Tuesday, 30 October 2012

ZOMBIE BEES - have you heard of them?

They are honey bees that have been parasitized by the Zombie Fly Apocephalus borealis. Fly-parasitized honey bees become "ZomBees" showing the "zombie-like behavior" of leaving their hives at night on "a flight of the living dead." 

Pretty bizarre behaviour. Normally they do not fly at night. I've had huge bumblebees in a groundhog hole in a nest near my veggie garden back in the olden days. It was a trick to try to work with them there. The guard bees would buzz me.

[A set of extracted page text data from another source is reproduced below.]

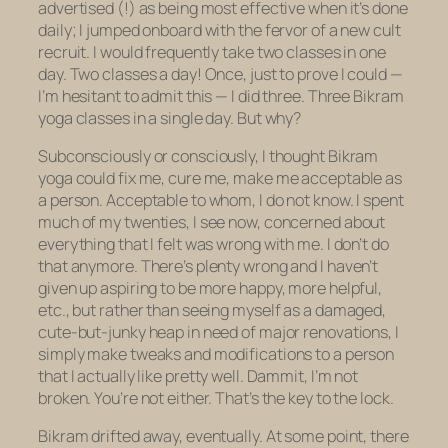
advertised (!) as being most effective when it’s done
daily; I jumped onboard with the fervor of a new cult
recruit. I would frequently take two classes in one
day. Two classes a day! Once, just to prove I could —
I’m hesitant to admit this — I did three. Three Bikram
yoga classes in a single day. But why?
Subconsciously or consciously, I thought Bikram
yoga could fix me, cure me, make me acceptable as
a person. Acceptable to whom, I do not know. I spent
much of my twenties, I see now, concerned about
everything that I felt was wrong with me. I don’t do
that anymore. There’s plenty wrong and I haven’t
given up aspiring to be more happy, more helpful,
etc., but rather than seeing myself as a damaged,
cute-but-junky heap in need of major renovations, I
simply make tweaks and modifications to a person
that I actually like pretty well. Dammit, I’m not
broken. You’re not either. That’s the key to the lock.
Bikram drifted away, eventually. At some point, there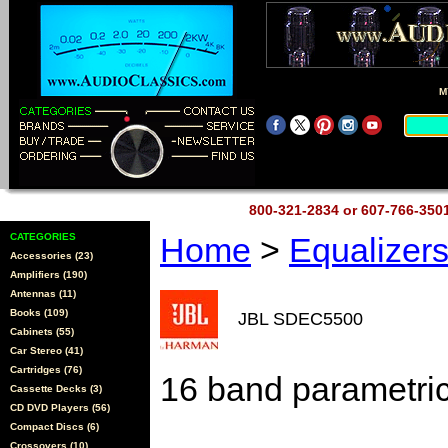
M
800-321-2834 or 607-766-35
CATEGORIES
Home
>
Equalizer
Accessories (23)
Amplifiers (190)
Antennas (11)
Books (109)
JBL SDEC5500
Cabinets (55)
Car Stereo (41)
Cartridges (76)
16 band parametri
Cassette Decks (3)
CD DVD Players (56)
Compact Discs (6)
Crossovers (10)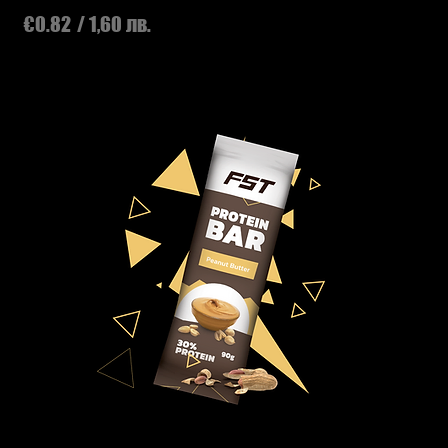
Price
€0.82
/ 1,60 лв.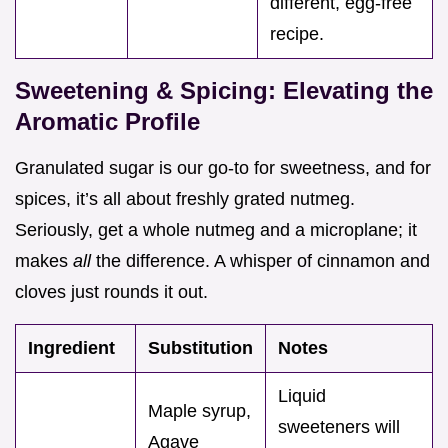
different, egg-free
recipe.
Sweetening & Spicing: Elevating the
Aromatic Profile
Granulated sugar is our go-to for sweetness, and for
spices, it’s all about freshly grated nutmeg.
Seriously, get a whole nutmeg and a microplane; it
makes
all
the difference. A whisper of cinnamon and
cloves just rounds it out.
Ingredient
Substitution
Notes
Liquid
Maple syrup,
sweeteners will
Agave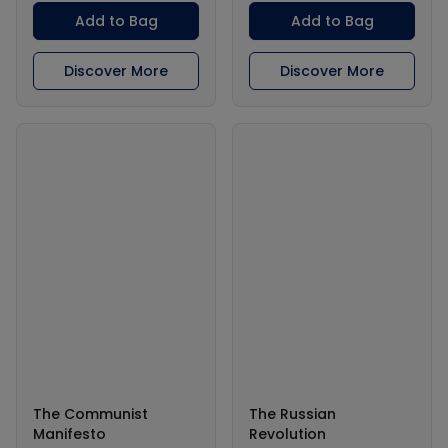
Add to Bag
Add to Bag
Discover More
Discover More
The Communist
The Russian
Manifesto
Revolution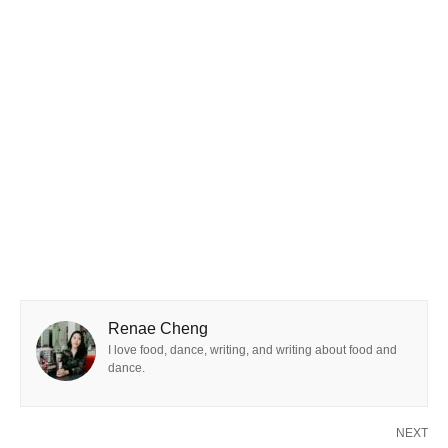
Renae Cheng
I love food, dance, writing, and writing about food and
dance.
NEXT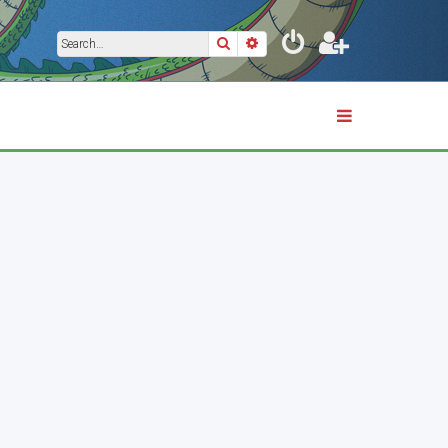
Search
Advanced search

ZomBee Watch was initiated as a follow-up to the discovery that the Zombie Fly Apocephalus borealis is parasitizing honey bees in California and possibly other areas of North America. The Zombie fly lays the egg in the bee, the maggot emerges, pupates and then becomes a new Zombie Fly Adult. You can (of course!) watch a video of all this.

 Honey bees infected by the Zombie Fly leave their hives at night and are attracted to nearby lights where they become stranded and eventually die. The presence of fly larvae in up to 18% of active foragers in some California honey bee hives makes the Zombie Fly a potential contributor to hive declines.


Olga said...

I had never heard of these ZomBees. Interesting.

Kay L. Davies said...

How dreadful for the bees.

Farida said...

Wow! I've never seen a bee this close. I hope it was behaving when you were trying to document it :)

Red said...

Just had a talk on ants. Was surprised to find that parasitism is common amongt bees.